◆ **Saved entries**

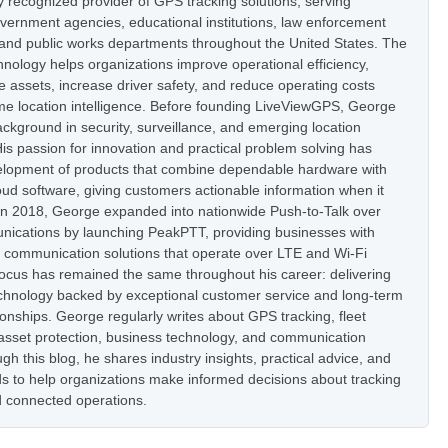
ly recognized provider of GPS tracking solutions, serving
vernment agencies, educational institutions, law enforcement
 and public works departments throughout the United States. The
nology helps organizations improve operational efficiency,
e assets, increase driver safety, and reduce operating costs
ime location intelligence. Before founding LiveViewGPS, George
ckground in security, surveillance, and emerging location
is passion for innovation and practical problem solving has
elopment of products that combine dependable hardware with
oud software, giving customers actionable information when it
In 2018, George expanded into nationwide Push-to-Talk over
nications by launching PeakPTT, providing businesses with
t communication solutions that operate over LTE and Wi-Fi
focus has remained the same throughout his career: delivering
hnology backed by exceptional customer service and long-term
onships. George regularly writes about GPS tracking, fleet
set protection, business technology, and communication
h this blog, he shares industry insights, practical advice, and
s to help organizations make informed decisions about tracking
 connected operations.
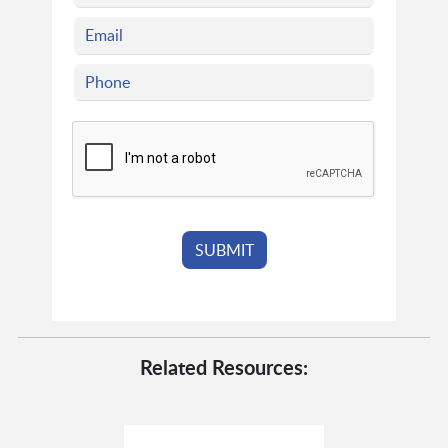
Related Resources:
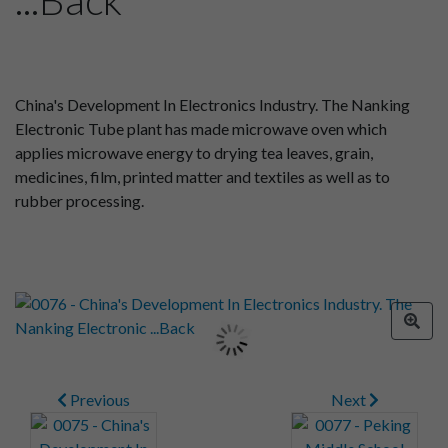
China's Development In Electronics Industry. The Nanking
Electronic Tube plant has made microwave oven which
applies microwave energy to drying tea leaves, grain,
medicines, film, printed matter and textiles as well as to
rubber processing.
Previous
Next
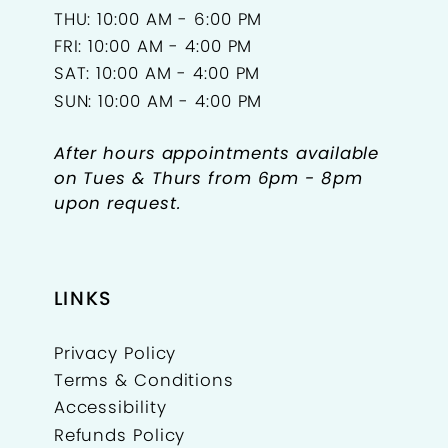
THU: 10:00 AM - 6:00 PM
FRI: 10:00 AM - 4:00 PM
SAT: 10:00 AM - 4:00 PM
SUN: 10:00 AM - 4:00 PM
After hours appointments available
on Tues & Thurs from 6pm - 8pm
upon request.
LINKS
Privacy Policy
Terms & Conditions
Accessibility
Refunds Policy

◆ **What you need to do**
In the copy, every entry must appear exactly as written, and no picture may appear.

◆ **Exercise output**
ly recognized provider of GPS tracking solutions, serving
vernment agencies, educational institutions, law enforcement
 and public works departments throughout the United States. The
nology helps organizations improve operational efficiency,
e assets, increase driver safety, and reduce operating costs
ime location intelligence. Before founding LiveViewGPS, George
ckground in security, surveillance, and emerging location
is passion for innovation and practical problem solving has
elopment of products that combine dependable hardware with
oud software, giving customers actionable information when it
In 2018, George expanded into nationwide Push-to-Talk over
nications by launching PeakPTT, providing businesses with
t communication solutions that operate over LTE and Wi-Fi
focus has remained the same throughout his career: delivering
hnology backed by exceptional customer service and long-term
onships. George regularly writes about GPS tracking, fleet
set protection, business technology, and communication
h this blog, he shares industry insights, practical advice, and
s to help organizations make informed decisions about tracking
 connected operations.
Related Resources:
China's Development In Electronics Industry. The Nanking
Electronic Tube plant has made microwave oven which
applies microwave energy to drying tea leaves, grain,
medicines, film, printed matter and textiles as well as to
rubber processing.
Previous
Next
THU: 10:00 AM - 6:00 PM
FRI: 10:00 AM - 4:00 PM
SAT: 10:00 AM - 4:00 PM
SUN: 10:00 AM - 4:00 PM
After hours appointments available
on Tues & Thurs from 6pm - 8pm
upon request.
LINKS
Privacy Policy
Terms & Conditions
Accessibility
Refunds Policy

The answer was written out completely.